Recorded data

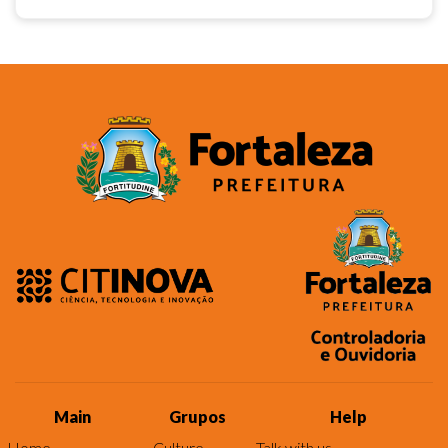
Main
Grupos
Help
Home
Culture
Talk with us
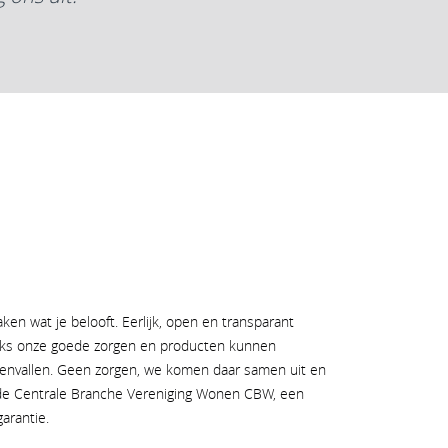
ken wat je belooft. Eerlijk, open en transparant
anks onze goede zorgen en producten kunnen
envallen. Geen zorgen, we komen daar samen uit en
ij de Centrale Branche Vereniging Wonen CBW, een
arantie.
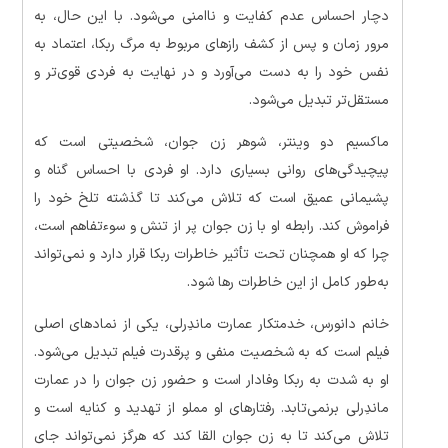
دچار احساس عدم کفایت و ناامنی می‌شود. با این حال، به
مرور زمان و پس از کشف رازهای مربوط به مرگ ربکا، اعتماد به
نفس خود را به دست می‌آورد و در نهایت به فردی قوی‌تر و
مستقل‌تر تبدیل می‌شود.
ماکسیم دو وینتر، شوهر زن جوان، شخصیتی است که
پیچیدگی‌های روانی بسیاری دارد. او فردی با احساس گناه و
پشیمانی عمیق است که تلاش می‌کند تا گذشته تلخ خود را
فراموش کند. رابطه او با زن جوان پر از تنش و سوء‌تفاهم است،
چرا که او همچنان تحت تأثیر خاطرات ربکا قرار دارد و نمی‌تواند
به‌طور کامل از این خاطرات رها شود.
خانم دانورس، خدمتکار عمارت ماندِرلی، یکی از نمادهای اصلی
فیلم است که به شخصیت منفی و پرقدرت فیلم تبدیل می‌شود.
او به شدت به ربکا وفادار است و حضور زن جوان را در عمارت
ماندِرلی برنمی‌تابد. رفتارهای او مملو از تهدید و کنایه است و
تلاش می‌کند تا به زن جوان القا کند که هرگز نمی‌تواند جای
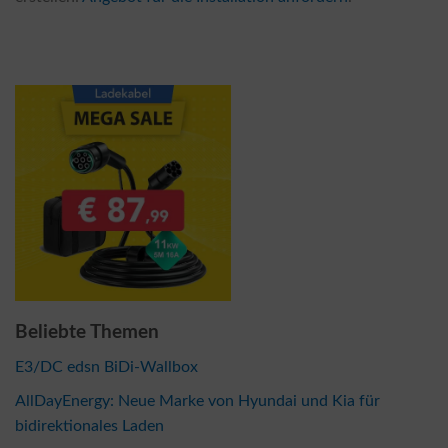
Beliebte Themen
E3/DC edsn BiDi-Wallbox
AllDayEnergy: Neue Marke von Hyundai und Kia für
bidirektionales Laden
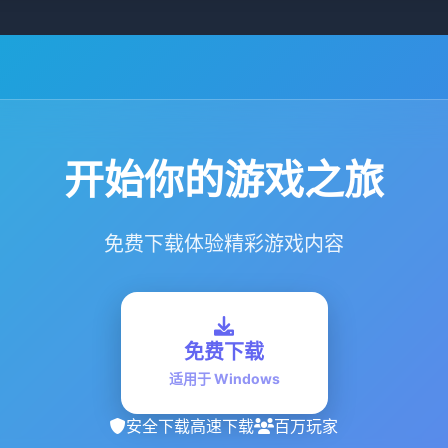
开始你的游戏之旅
免费下载体验精彩游戏内容
免费下载
适用于 Windows
安全下载
高速下载
百万玩家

#### Work task
Whenever the word "جوان" occurs in a line above, copy that line.

#### Solution to this problem
ماکسیم دو وینتر، شوهر زن جوان، شخصیتی است که
فراموش کند. رابطه او با زن جوان پر از تنش و سوء‌تفاهم است،
او به شدت به ربکا وفادار است و حضور زن جوان را در عمارت
تلاش می‌کند تا به زن جوان القا کند که هرگز نمی‌تواند جای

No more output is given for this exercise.